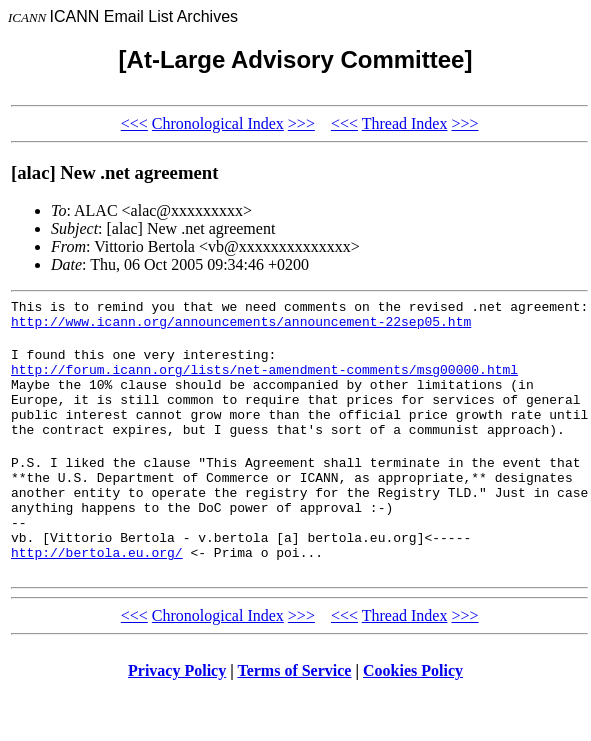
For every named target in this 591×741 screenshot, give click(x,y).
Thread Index (405, 123)
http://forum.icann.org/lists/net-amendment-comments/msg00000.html (264, 381)
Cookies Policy (413, 715)
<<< (134, 123)
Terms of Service (294, 715)
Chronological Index (218, 123)
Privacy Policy (177, 715)
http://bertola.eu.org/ (97, 597)
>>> (301, 123)
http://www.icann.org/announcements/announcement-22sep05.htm (241, 327)
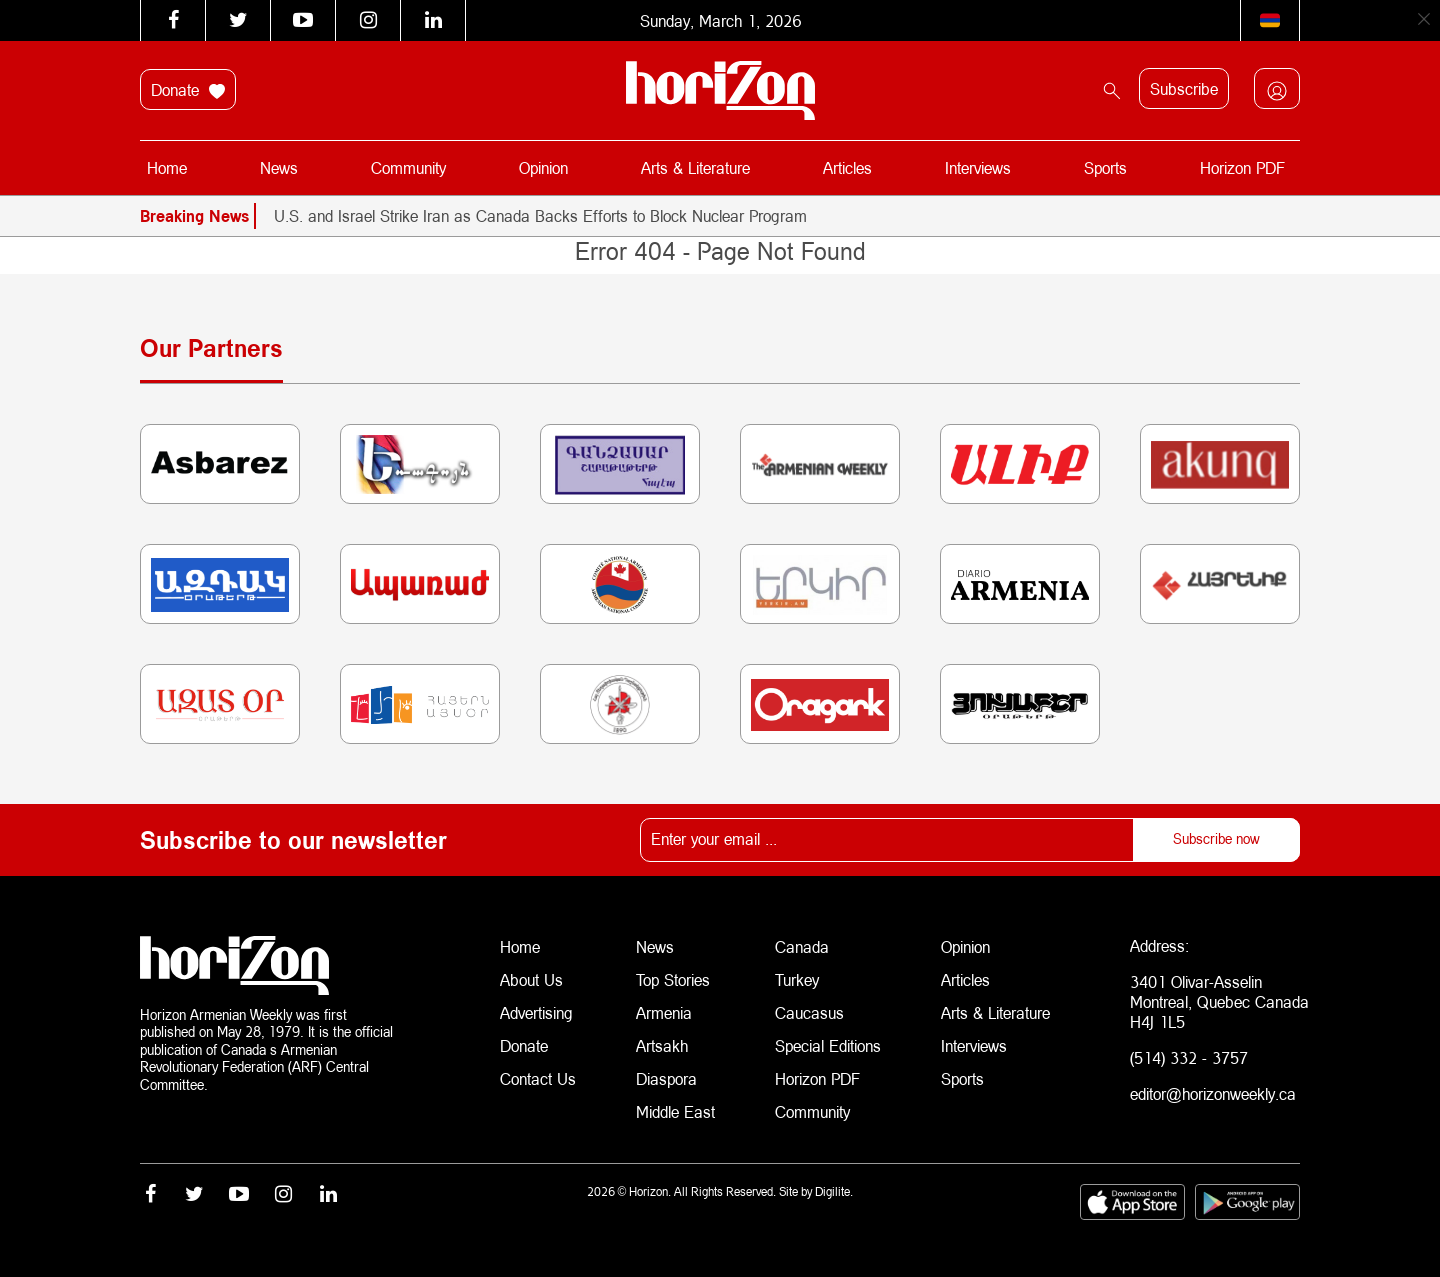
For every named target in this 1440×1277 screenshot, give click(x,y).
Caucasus (809, 1009)
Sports (1104, 167)
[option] (787, 216)
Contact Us (538, 1073)
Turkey (797, 977)
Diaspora (666, 1073)
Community (409, 167)
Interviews (978, 167)
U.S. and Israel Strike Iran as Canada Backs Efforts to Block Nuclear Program (540, 215)
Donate (188, 90)
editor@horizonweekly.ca (1213, 1093)
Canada (802, 945)
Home (168, 167)
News (280, 167)
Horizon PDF (1241, 167)
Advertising (536, 1009)
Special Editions (828, 1041)
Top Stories (673, 977)
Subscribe (1184, 88)
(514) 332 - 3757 (1189, 1057)
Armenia (664, 1009)
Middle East (675, 1105)
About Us (531, 977)
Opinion (543, 167)
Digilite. (834, 1188)
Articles (847, 167)
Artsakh (662, 1041)
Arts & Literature (695, 167)
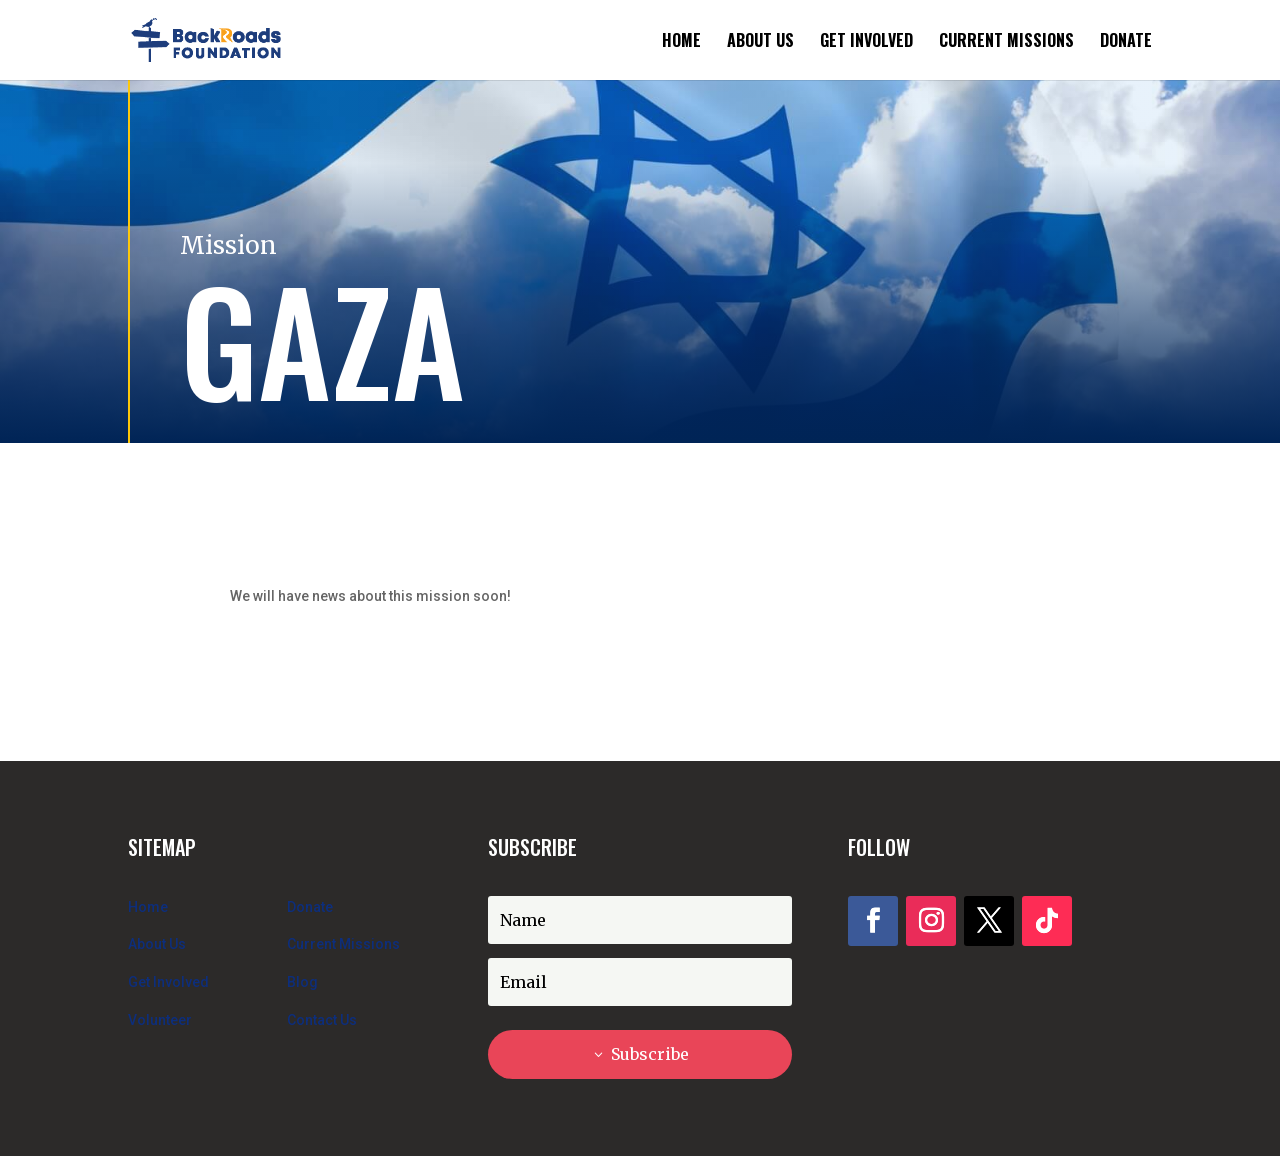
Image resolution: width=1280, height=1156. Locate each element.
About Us (760, 42)
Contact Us (322, 1020)
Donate (1126, 42)
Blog (302, 982)
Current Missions (1006, 42)
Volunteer (160, 1020)
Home (681, 42)
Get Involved (866, 42)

WORK INSTRUCTIONS:
Copy out each line from the listing that contains the string "target".

TASK SOLUTION:
For every named target in this 591×741 screenshot, give click(x,y).
For every named target in this 1440×1277 screenshot, give click(x,y).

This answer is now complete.